DIPG tumours form at the base of the brain where essential body functions like breathing and heartbeat are controlled. Because of their location they cannot be surgically removed, and they are resistant to treatments like chemotherapy.

Outcomes for patients with DIPG are poor and most children diagnosed with the disease die within a year.

ICR scientists led by Professor Chris Jones carried out pioneering research which linked the protein ALK2 – which also plays a role in a disease called Stone Man Syndrome – to DIPG.

Compounds now available for development

The new study, published in the Journal of Medicinal Chemistry, describes the structure of new compounds which inhibit the protein.
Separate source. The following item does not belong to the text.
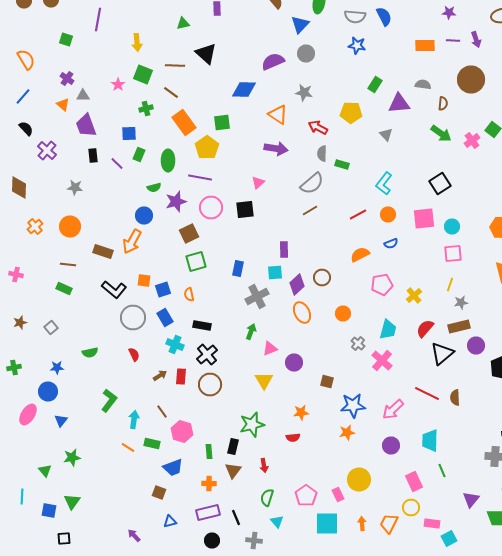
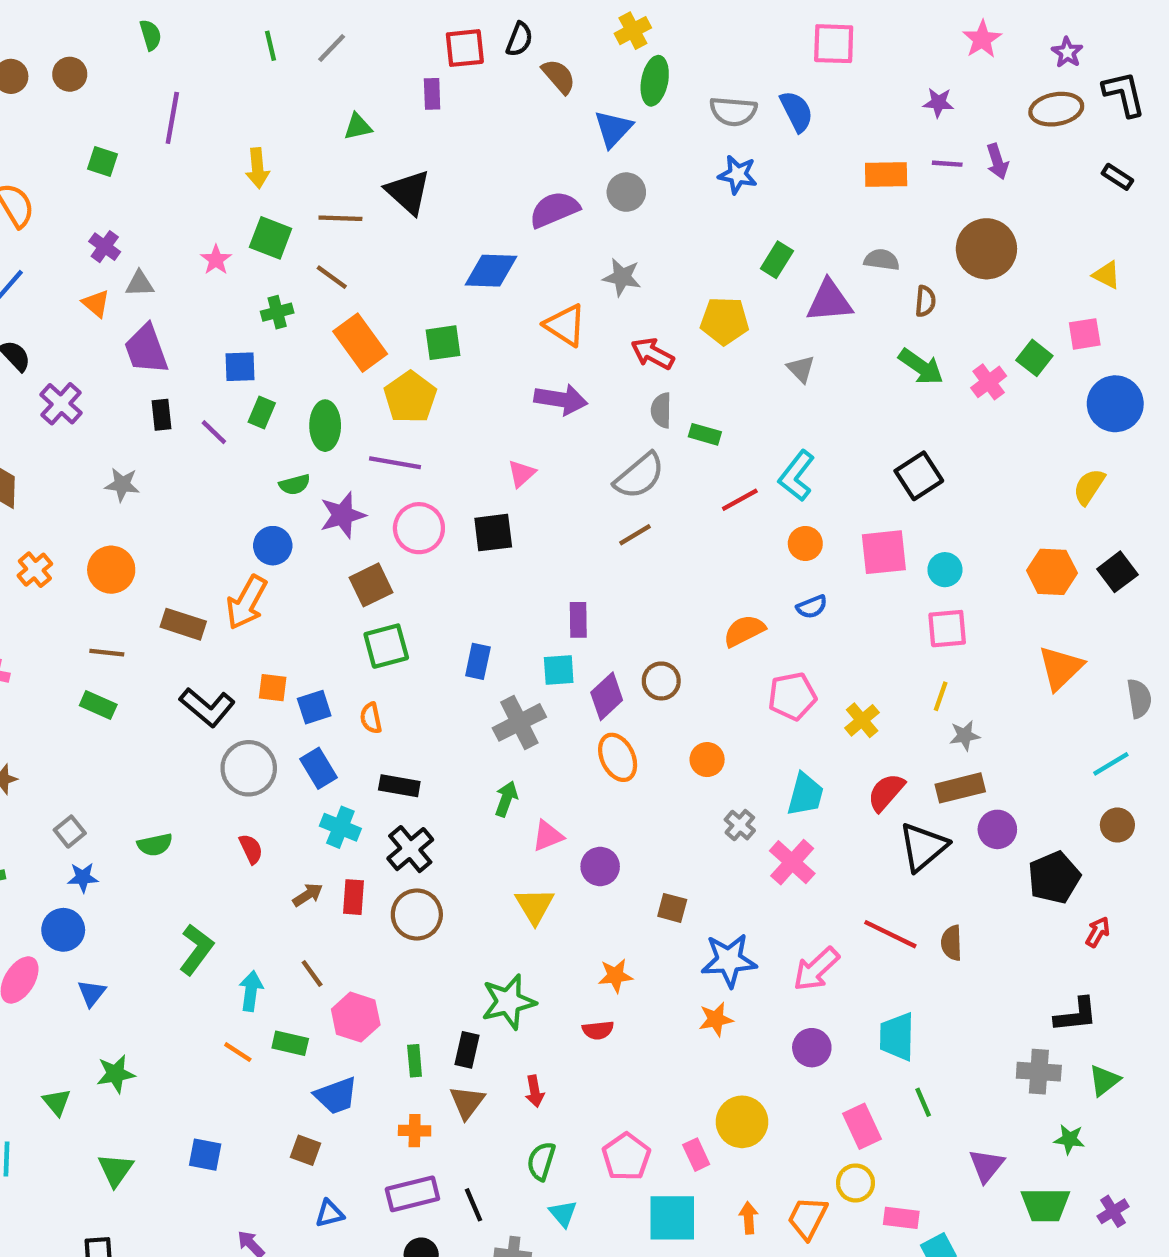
red line: (358, 214) -> (740, 500), moved
gray square: (51, 328) -> (70, 832), moved
blue square: (49, 510) -> (205, 1155), moved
ICR researchers used drug discovery techniques to discover this series of ALK inhibitors. Using crystallography, the team found that somewhat unusually, some of the compounds showed a flipped, alternative binding mode. Despite changing their orientation where they bind with ALK2, they still block the protein's activity.

In cells taken from a patient with DIPG, they saw that one of the inhibitors reduced the activity of cellular markers of ALK2.
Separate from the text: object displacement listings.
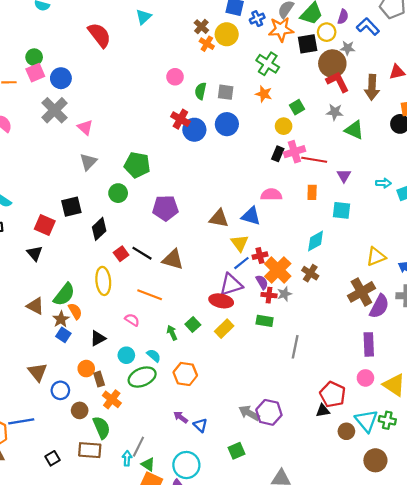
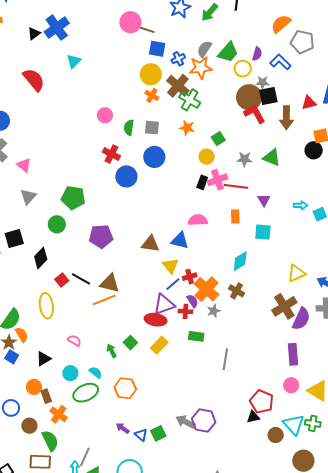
brown cross: (201, 27) -> (178, 86), moved, size x1.6
orange cross: (207, 44) -> (152, 95), moved
black square: (308, 44) -> (268, 96), moved
gray star: (335, 112) -> (244, 159), moved
blue circle: (194, 130) -> (126, 176), moved
orange line: (150, 295) -> (104, 300), moved, turned -40
red cross: (269, 295) -> (185, 311), moved
green square: (236, 451) -> (158, 433), moved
The compounds are now available to researchers to develop further through M4K pharma, an open access consortium of researchers dedicated to finding new treatments for rare diseases like DIPG.

'We discovered compounds that block ALK2'

The study was funded by Cancer Research UK, Children with Cancer UK, Abbie's Army and the DIPG collaborative, with support from the NIHR Biomedical Research Centre at The Royal Marsden and the ICR.

M4K Pharma (Meds for Kids) is an international collaboration supported by the Ontario Institute for Cancer Research and the Structural Genomics Consortium at The University of Oxford.

Lead author, Dr Swen Hoelder, Team Leader in Medicinal Chemistry at the ICR, said: "Our research follows on from important work at the ICR which identified the protein ALK2 as a potential target for new treatments of the brain cancer DIPG, for which there are currently no effective drugs.

"We discovered a series of inhibitors compound that block ALK2 through two different binding modes. Both modes can potently bind and inhibit ALK2.

"These compounds represent attractive starting points to develop selective ALK2 inhibitors for patients with DIPG, and are now freely available in the public domain to be pursued as starting points to discover more advanced drug candidates."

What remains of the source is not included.